編集長のメッセージ(10月)

パリでの華やかなオリンピック、パラリンピックも幕を閉じた。今回のオリンピックは自国開催外で行われたオリンピックとしては、最高のメダル数だった。さらに、観ている我々があきらめそうになるのに、選手たちの決してあきらめない強い気持ちが勝ちを引き寄せる場面を何度も見せてもらった。 あの場に立つためにすべてを犠牲にしてひたすらトレーニングを続け、メンタルを鍛え、我々に最高の感動を与えてくれた選手の皆様に改めて心から感謝の拍手を送りたい。

オリンピックに引き続いてのパラリンピックはまた別の感情が湧き起こる。人間としての限界に挑戦、逆境に立ち向かうひたむきな姿に何度も心を打たれた。
その中で、日本の選手団にはいない人たち。毎回少なからず出場している戦争で負傷した兵士たちだ。アフガニスタンやイラク戦争、今回のパリ大会には、ロシアとの戦争で左足を失ったウクライナの選手、ガザで負傷した選手たちが出場していた。
元々パラリンピックの原点は、第二次世界大戦後の1948年、イギリスのストークマンデビル病院で行われたアーチェリー大会だそうだ。

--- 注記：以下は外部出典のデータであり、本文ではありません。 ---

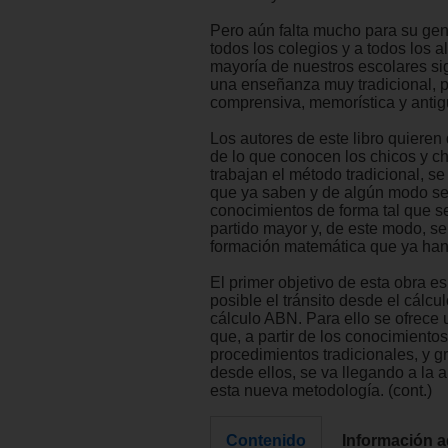
Pero aún falta mucho para su gen
todos los colegios y a todos los 
mayoría de nuestros escolares si
una enseñanza muy tradicional, 
comprensiva, memorística y antig
Los autores de este libro quieren
de lo que conocen los chicos y c
trabajan el método tradicional, s
que ya saben y de algún modo se
conocimientos de forma tal que s
partido mayor y, de este modo, se
formación matemática que ya han 
El primer objetivo de esta obra es 
posible el tránsito desde el cálcul
cálculo ABN. Para ello se ofrece 
que, a partir de los conocimientos
procedimientos tradicionales, y 
desde ellos, se va llegando a la 
esta nueva metodología. (cont.)
Contenido
Información a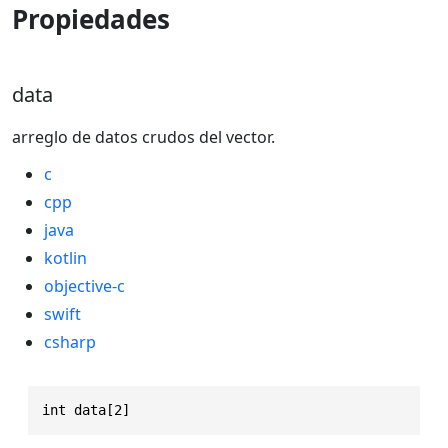
Propiedades
data
arreglo de datos crudos del vector.
c
cpp
java
kotlin
objective-c
swift
csharp
int data[2]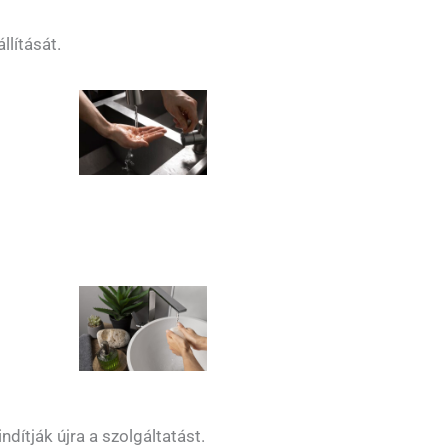
llítását.
dítják újra a szolgáltatást.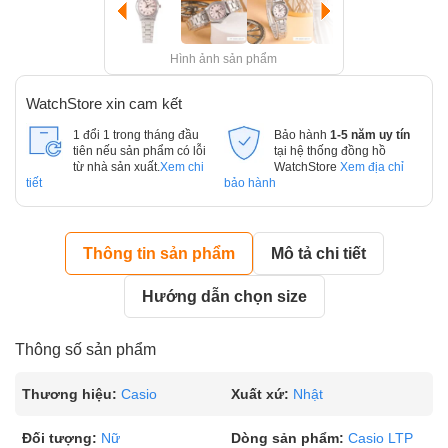
Hình ảnh sản phẩm
WatchStore xin cam kết
1 đổi 1 trong tháng đầu
Bảo hành
1-5 năm uy tín
tiên nếu sản phẩm có lỗi
tại hệ thống đồng hồ
từ nhà sản xuất.
Xem chi
WatchStore
Xem địa chỉ
tiết
bảo hành
Thông tin sản phẩm
Mô tả chi tiết
Hướng dẫn chọn size
Thông số sản phẩm
Thương hiệu:
Casio
Xuất xứ:
Nhật
Đối tượng:
Nữ
Dòng sản phẩm:
Casio LTP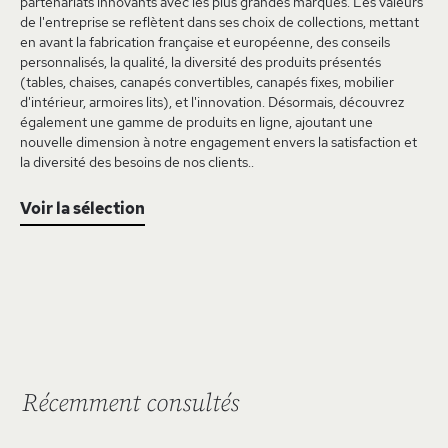
partenariats innovants avec les plus grandes marques. Les valeurs
de l'entreprise se reflètent dans ses choix de collections, mettant
en avant la fabrication française et européenne, des conseils
personnalisés, la qualité, la diversité des produits présentés
(tables, chaises, canapés convertibles, canapés fixes, mobilier
d'intérieur, armoires lits), et l'innovation. Désormais, découvrez
également une gamme de produits en ligne, ajoutant une
nouvelle dimension à notre engagement envers la satisfaction et
la diversité des besoins de nos clients..
Voir la sélection
Récemment consultés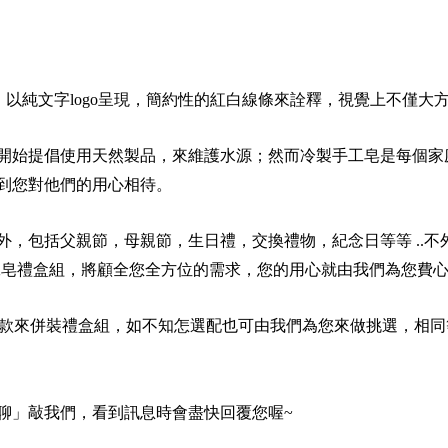
以純文字logo呈現，簡約性的紅白線條來詮釋，視覺上不僅大
開始提倡使用天然製品，來維護水源；然而冷製手工皂是每個家
到您對他們的用心相待。
外，包括父親節，母親節，生日禮，交換禮物，紀念日等等 ..
工皂禮盒組，將顧全您全方位的需求，您的用心就由我們為您費心。相信
皂款來併裝禮盒組，如不知怎選配也可由我們為您來做挑選，相同
聊」敲我們，看到訊息時會盡快回覆您喔~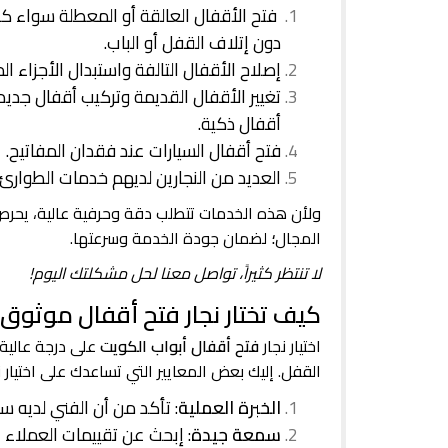
فتح الأقفال العالقة أو المعطلة سواء كا
دون إتلاف القفل أو الباب.
إصلاح الأقفال التالفة واستبدال الأجزاء 
تغيير الأقفال القديمة وتركيب أقفال جديدة 
أقفال ذكية.
فتح أقفال السيارات عند فقدان المفاتيح.
العديد من النجارين لديهم خدمات الطوارئ
ولأن هذه الخدمات تتطلب دقة وحرفية عالية، يحر
المجال
؛
لضمان جودة الخدمة وسرعتها.
لا تنتظر كثيراً، تواصل معنا لحل مشكلتك اليوم!
كيف تختار نجار فتح أقفال موثو
اختيار نجار
فتح أقفال أبواب الكويت
على درجة عالية 
القفل. إليك بعض المعايير التي تساعدك على اختيار 
الخبرة العملية
: تأكد من أن الفني لديه س
سمعة جيدة
: إبحث عن تقييمات العملاء ال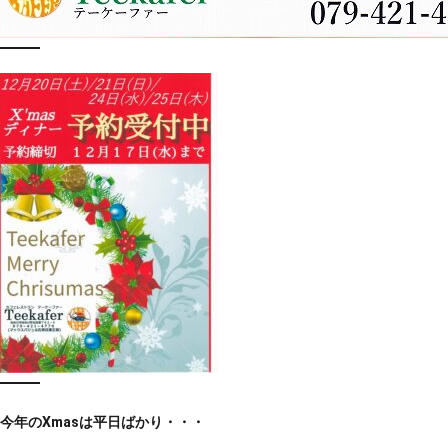
今年のXmasは平日ばかり・・・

戦争で負傷した多くの兵士たちのリハビリのために行われたとのことで、そのときの医師が言った言葉が「失ったものを数えるな。残されたものを最大限に生かせ」という言葉。どんな思いで選手がその障害を乗り越えてきたのか、想像を絶するものがある。今年のパラリンピックのアーチェリーの決勝で、両腕がなく足で見事に弓をひき金メダルになったアメリカのスタッツマン選手はその原点を彷彿とさせた。
今もなお戦争は終わることなく、多くの市民が犠牲になっている。平和の祭典で、傷痍しょうい軍人の選手がいない日が来ることを願う。